ECE2021 Audio Eposter Presentations Adrenal and Cardiovascular Endocrinology (80 abstracts)
1National University of Ireland Galway, Adrenal Research Laboratory, Lambe Institute for Translational Research., Galway, Ireland; 2National University of Ireland Galway, Translational Medical Device Laboratory, Lambe Institute for Translational Research, Galway, Ireland; 3Kansas State University, Department of Electrical and Computer Engineering, Manhattan, United States; 4University Hospital Galway, Clinical Biochemistry, Ireland
Introduction
Primary Aldosteronism (PA) is the commonest secondary cause of hypertension. Mainstay therapy, adrenalectomy resects both hypersecreting and adjacent normal tissue. It is therefore only suitable for patients with unilateral disease (40% cases), whom are surgical candidates. Thermal therapy presents a plausible minimally invasive therapy, to target and disrupt hypersecreting aldosterone producing adenomas (APA), while also preserving adjacent normal adrenal cortex.
Methodology
Adrenocortical cell lines (H295R and HAC15) were treated with hyperthermia for 15 minutes using a water bath at temperatures between 3765°C. Cell death and apoptosis were analysed immediately and at 24 hours and 48 hours post hyperthermia using Annexin V/Propidium Iodide (PI) (flow cytometry), and Calcein/PI (fluorescence microscopy). Steroidogenesis was analysed following hyperthermia (i) measuring cytosolic calcium flux in response to angiotensin II (ANGII) using Flou-4 staining (flow cytometry); (ii) analysing steroidogenic enzyme expression (RT-PCR/Western Blotting); and (iii) measuring cortisol and aldosterone in cell supernatants (chemiluminescent assays). Cells were also stimulated with forskolin for assays of steroidogenesis.
Results
Hyperthermia induced necrotic cell death without apoptosis. Percentage cell death was significantly higher at 50°C-65°C (95.41 ± 5.74% vs control 9.17 ± 3.01%, P < 0.0001). Cytosolic calcium changes in response to ANGII were lower above 55°C-65°C in H295R (–36.33 ± 7.06 Ca + Response vs control 10.67 ± 1.76 Ca + Response, P < 0.001) and above 45°C-65°C in HAC15 (–43.33 ± –12.36 Ca + Response vs control 4.43 ± 1.57 Ca + Response, P < 0.002).

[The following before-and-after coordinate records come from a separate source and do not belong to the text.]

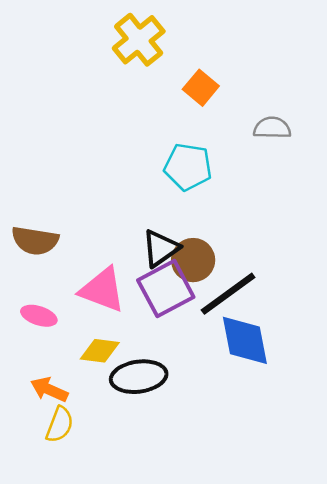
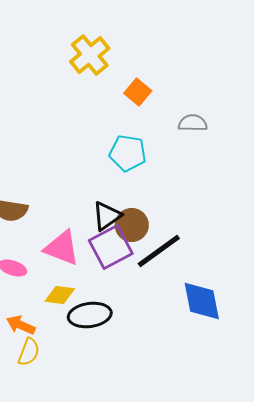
blue diamond: (245, 340) -> (202, 301), moved

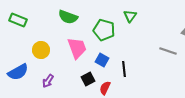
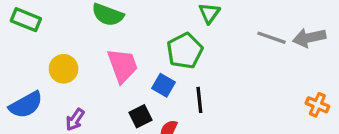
green pentagon: (104, 30) -> (185, 51), moved, turned 30
gray line: (168, 51) -> (272, 38), moved

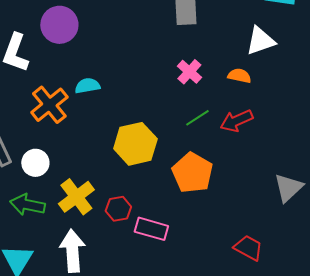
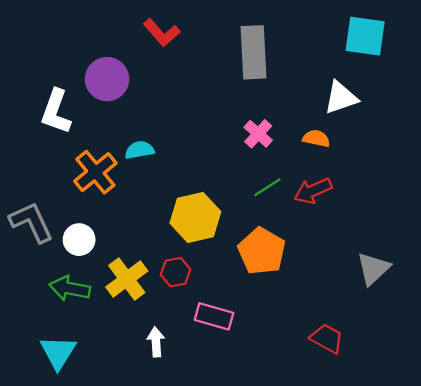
red hexagon: (118, 209) -> (176, 272), moved
white arrow: (72, 251) -> (156, 342), moved, size x0.6

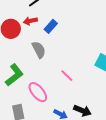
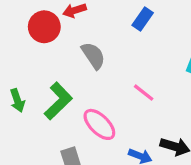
blue rectangle: (51, 26) -> (143, 19), moved

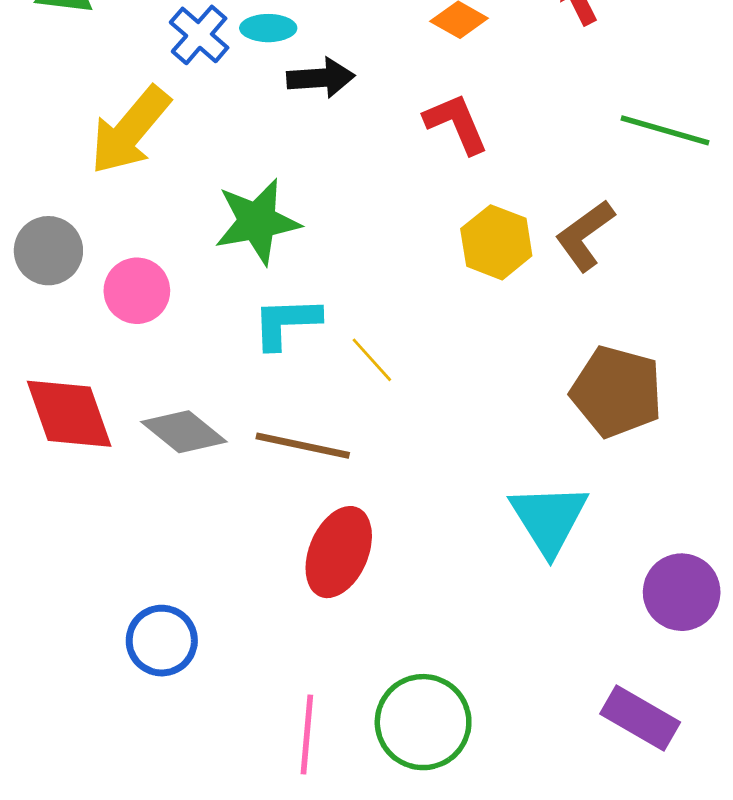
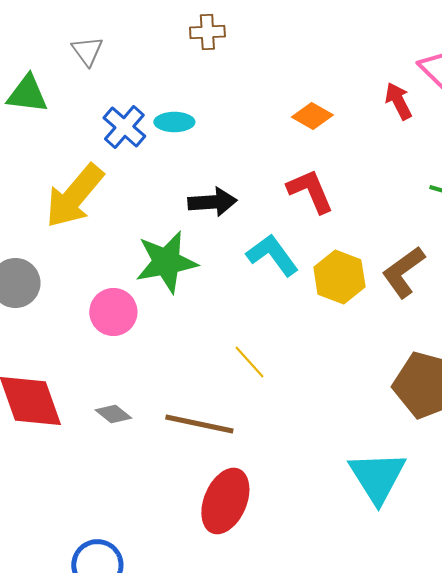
black arrow: (321, 78) -> (212, 202), moved
pink circle: (137, 291) -> (113, 312), moved
cyan L-shape: (286, 323) -> (272, 255), moved, turned 56
gray diamond: (184, 432) -> (113, 414), size x0.6

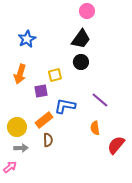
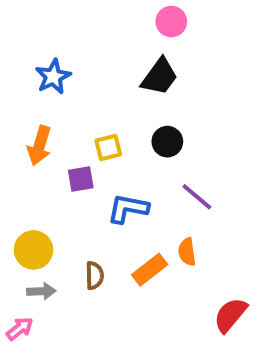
black circle: (81, 62) -> (167, 142), moved
orange rectangle: (44, 120) -> (150, 270), moved
red semicircle: (116, 145) -> (230, 315), moved

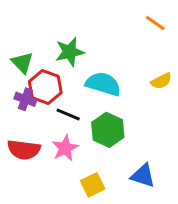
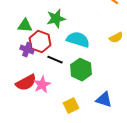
green triangle: (22, 63) -> (25, 26), turned -42
pink star: (65, 148) -> (42, 85), moved
red semicircle: (24, 150) -> (26, 83), turned -35

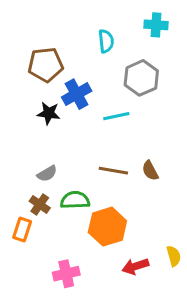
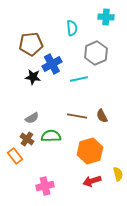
orange hexagon: (107, 227) -> (90, 151), moved
orange rectangle: (22, 230) -> (15, 156), turned -56

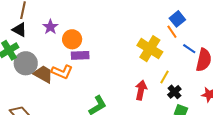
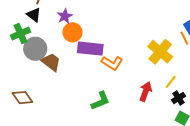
orange circle: (72, 39) -> (72, 32), moved
purple rectangle: (80, 55) -> (90, 49), size x1.4
orange L-shape: (62, 72) -> (112, 63), moved

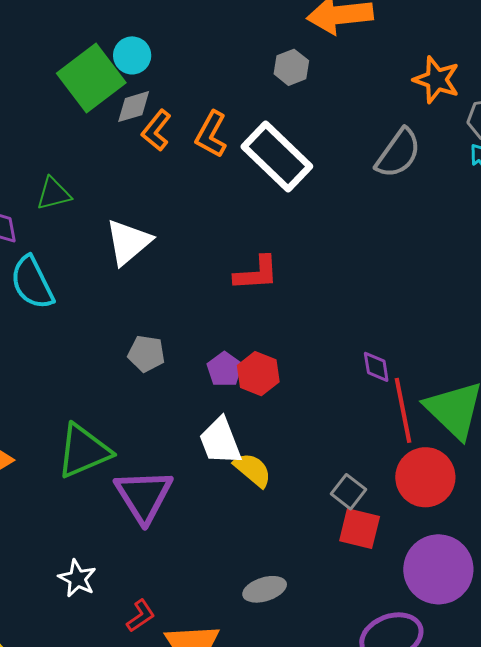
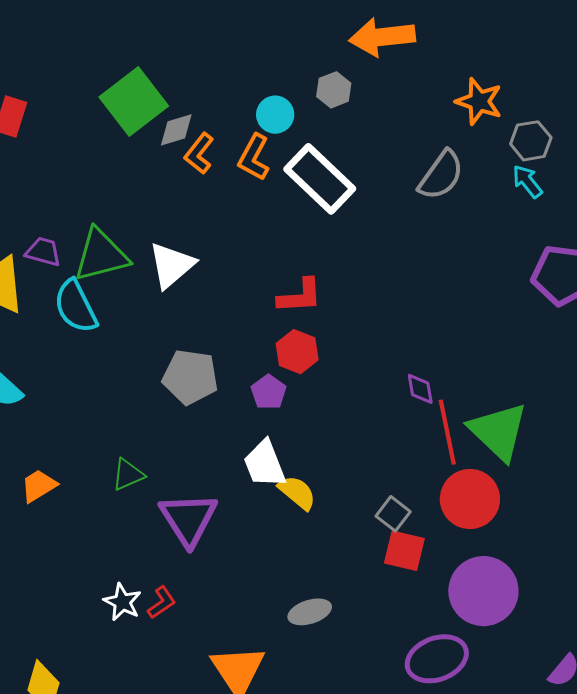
cyan circle: (132, 55) -> (275, 115), moved
green triangle: (54, 194) -> (101, 255), moved, size x1.6
gray pentagon: (146, 354) -> (190, 377), size x1.5
red hexagon: (258, 374) -> (297, 352), moved
green triangle: (84, 451) -> (128, 475), size x0.6
red L-shape: (141, 616) -> (162, 603), moved

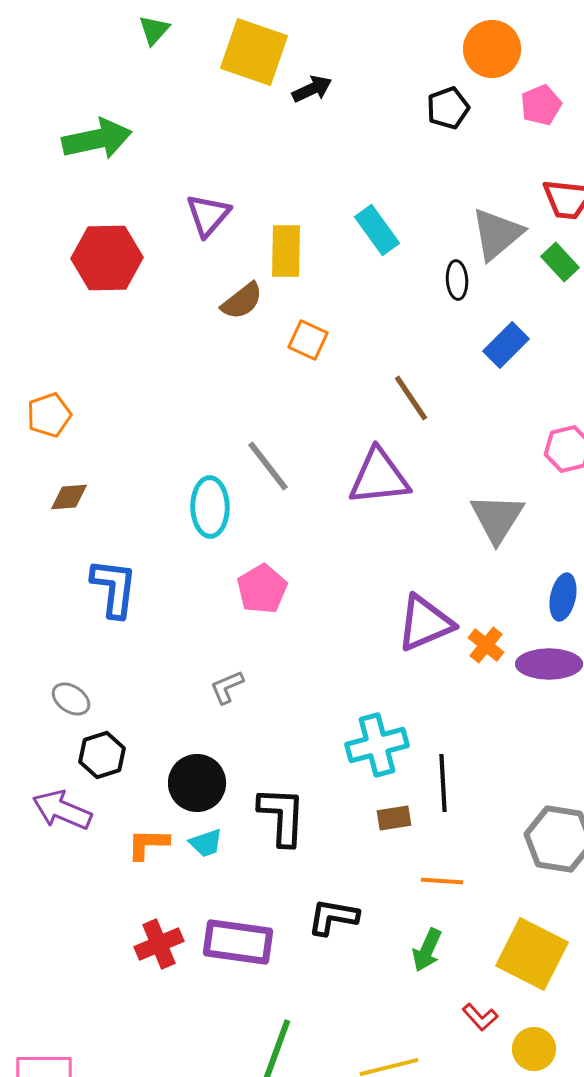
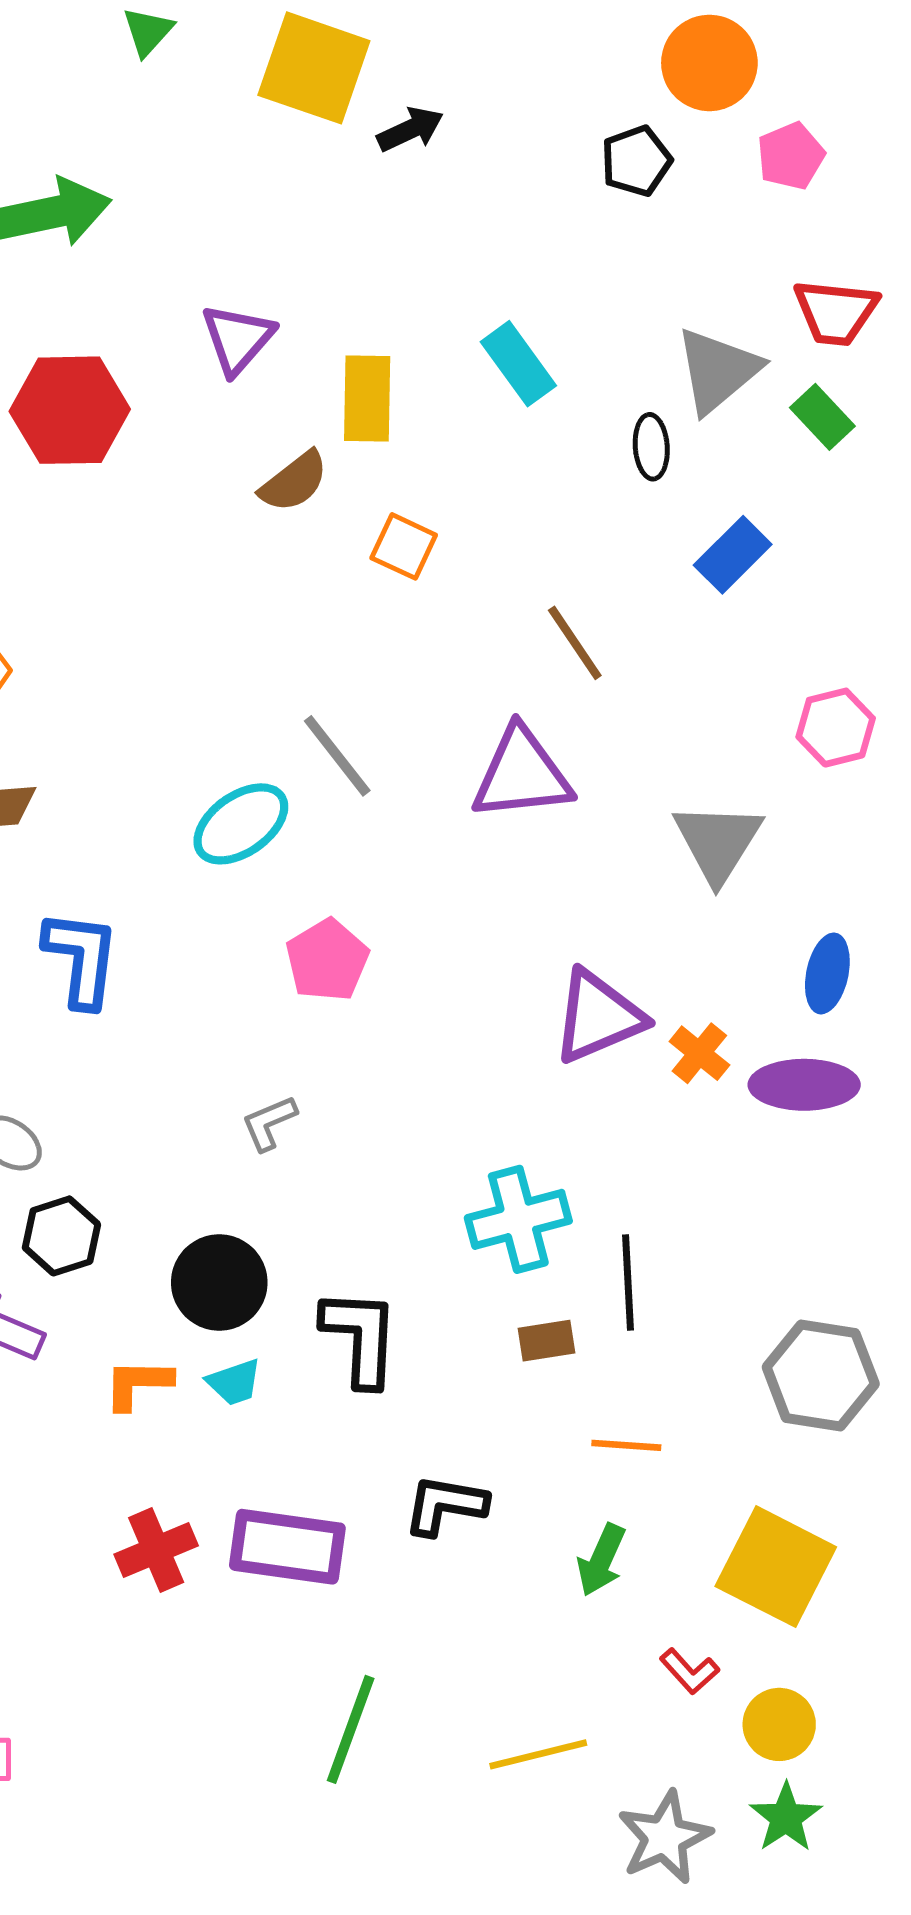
cyan ellipse: (210, 507) -> (241, 824), turned 56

Intracellular stored calcium was also diminished with increasing hyperthermia in both cell lines. CYP11B1 (–31.6 ± 2.8 DDCt vs control, P < 0.0001), CYP11B2 (–11.3 ± 4.9 DDCt vs control, P < 0.0001), and HSD3B2 (–42 ± 9.8 DDCt vs control, P < 0.0001) enzyme gene expression was decreased at 45°C and above in HAC15 cells. CYP11B2 (–9.3 ± 2.5 DDCt vs control, P < 0.0001), and HSD3B2 (–15 ± 1.3 DDCt vs control, P < 0.0001) enzyme gene expression decreased significantly in H295R cells. Measurement of cortisol decreased with heat treatment ≥ 45°C (22.35 ± 4.49 nmol/l vs control 117.7 ± 25 nmol/l, P < 0.0001) while aldosterone output was unaffected at temperatures below 50°C.
Conclusion
Hyperthermia induces necrotic cell death in adrenocortical cell lines at temperatures > 50°C. Cortisol steroid secretion is more susceptible to sublethal hyperthermia when compared to aldosterone. Knowledge of the differential effects of hyperthermia at lethal and sublethal doses on steroidogenesis and steroid secretion is critical when designing thermal ablation systems for adrenal use and warrant consideration during treatment planning for thermal ablation of APA.